La communauté s'est mobilisée depuis des mois pour dénoncer le fait qu'il y avait une fermeture de leur urgence. Ils se sont mobilisés, ils ont amené des solutions à la table et ils n'ont jamais été écoutés. Le maire de Senneterre s'est déplacé ici, il a parcouru 800 kilomètres pour rencontrer le ministre et le premier ministre, il a eu droit à 8 minutes d'échanges, pour quel résultat?
demande-t-elle.
La députée solidaire de Rouyn-Noranda-Témiscamingue, Émilise Lessard-Therrien, est d’avis que le décès de l’homme de Senneterre n’est qu’un indicateur de la précarité du système de santé en général en Abitibi-Témiscamingue.

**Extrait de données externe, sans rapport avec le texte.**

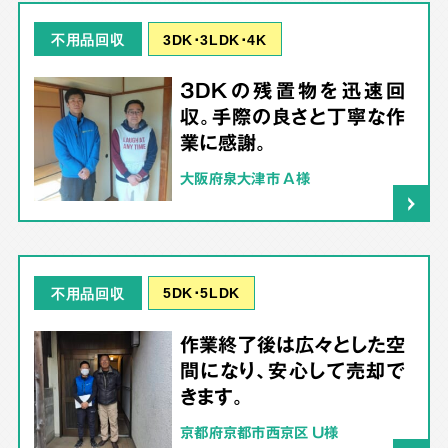
3DK･3LDK･4K
不用品回収
3DKの残置物を迅速回
収。手際の良さと丁寧な作
業に感謝。
大阪府泉大津市 A様
5DK･5LDK
不用品回収
作業終了後は広々とした空
間になり、安心して売却で
きます。
京都府京都市西京区 U様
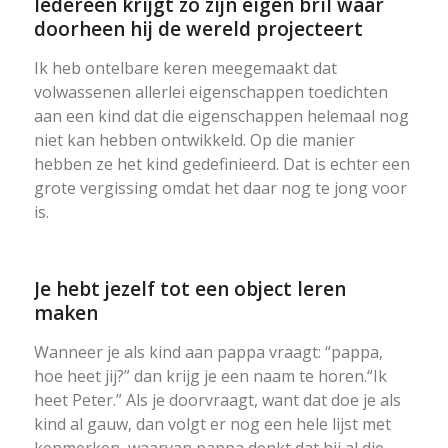
Iedereen krijgt zo zijn eigen bril waar
doorheen hij de wereld projecteert
Ik heb ontelbare keren meegemaakt dat
volwassenen allerlei eigenschappen toedichten
aan een kind dat die eigenschappen helemaal nog
niet kan hebben ontwikkeld. Op die manier
hebben ze het kind gedefinieerd. Dat is echter een
grote vergissing omdat het daar nog te jong voor
is.
Je hebt jezelf tot een object leren
maken
Wanneer je als kind aan pappa vraagt: “pappa,
hoe heet jij?” dan krijg je een naam te horen.“Ik
heet Peter.” Als je doorvraagt, want dat doe je als
kind al gauw, dan volgt er nog een hele lijst met
kenmerken, waarvan pappa denkt dat hij al die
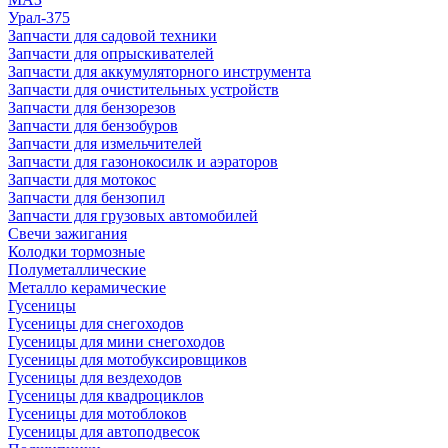
Урал-375
Запчасти для садовой техники
Запчасти для опрыскивателей
Запчасти для аккумуляторного инструмента
Запчасти для очистительных устройств
Запчасти для бензорезов
Запчасти для бензобуров
Запчасти для измельчителей
Запчасти для газонокосилк и аэраторов
Запчасти для мотокос
Запчасти для бензопил
Запчасти для грузовых автомобилей
Свечи зажигания
Колодки тормозные
Полуметаллические
Металло керамические
Гусеницы
Гусеницы для снегоходов
Гусеницы для мини снегоходов
Гусеницы для мотобуксировщиков
Гусеницы для вездеходов
Гусеницы для квадроциклов
Гусеницы для мотоблоков
Гусеницы для автоподвесок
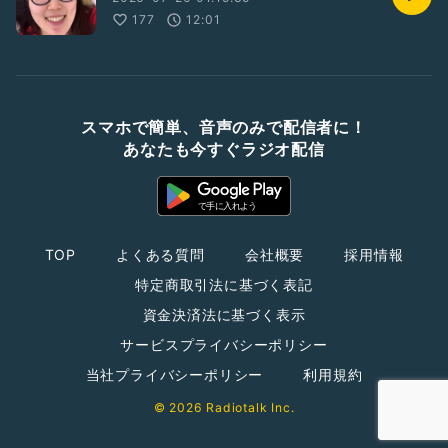
177
12:01
スマホで簡単、音声のみで配信者に！
あなたも今すぐラジオ配信
TOP
よくある質問
会社概要
採用情報
特定商取引法に基づく表記
資金決済法に基づく表示
サービスプライバシーポリシー
当社プライバシーポリシー
利用規約
© 2026 Radiotalk Inc.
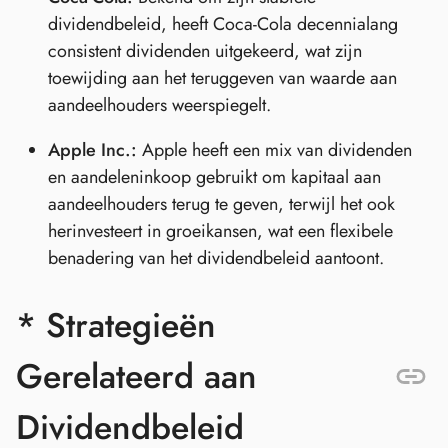
dividendbeleid, heeft Coca-Cola decennialang
consistent dividenden uitgekeerd, wat zijn
toewijding aan het teruggeven van waarde aan
aandeelhouders weerspiegelt.
Apple Inc.:
Apple heeft een mix van dividenden
en aandeleninkoop gebruikt om kapitaal aan
aandeelhouders terug te geven, terwijl het ook
herinvesteert in groeikansen, wat een flexibele
benadering van het dividendbeleid aantoont.
* Strategieën
Gerelateerd aan
Dividendbeleid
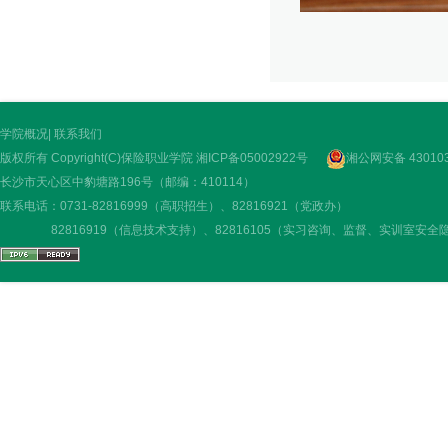
学院概况
|
联系我们
版权所有 Copyright(C)保险职业学院
湘ICP备05002922号
湘公网安备 430103
长沙市天心区中豹塘路196号（邮编：410114）
联系电话：0731-82816999（高职招生）、82816921（党政办）
82816919（信息技术支持）、82816105（实习咨询、监督、实训室安全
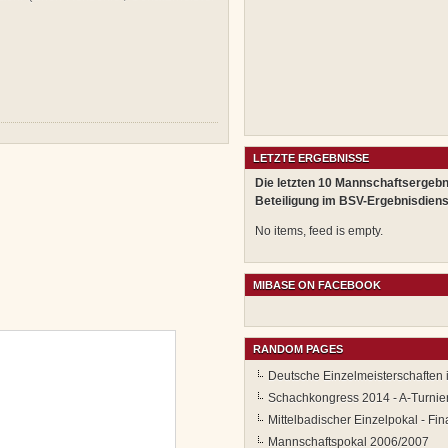
LETZTE ERGEBNISSE
Die letzten 10 Mannschaftsergebn
Beteiligung im BSV-Ergebnisdiens
No items, feed is empty.
MIBASE ON FACEBOOK
RANDOM PAGES
Deutsche Einzelmeisterschaften 
Schachkongress 2014 - A-Turnie
Mittelbadischer Einzelpokal - Fin
Mannschaftspokal 2006/2007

Senneterre, c'est le symptôme d'une maladie plus profonde, notre système est en hémorragie en Abitibi-Témiscamingue et le ministre n'a pas de plaster et je ne sais même pas s'il est en train de chercher la boîte
, affirme Mme Lessard-Therrien.
Des propos qui ont trouvé écho auprès du député du Parti québécois et porte-parole du parti en matière de santé Joël Arseneau.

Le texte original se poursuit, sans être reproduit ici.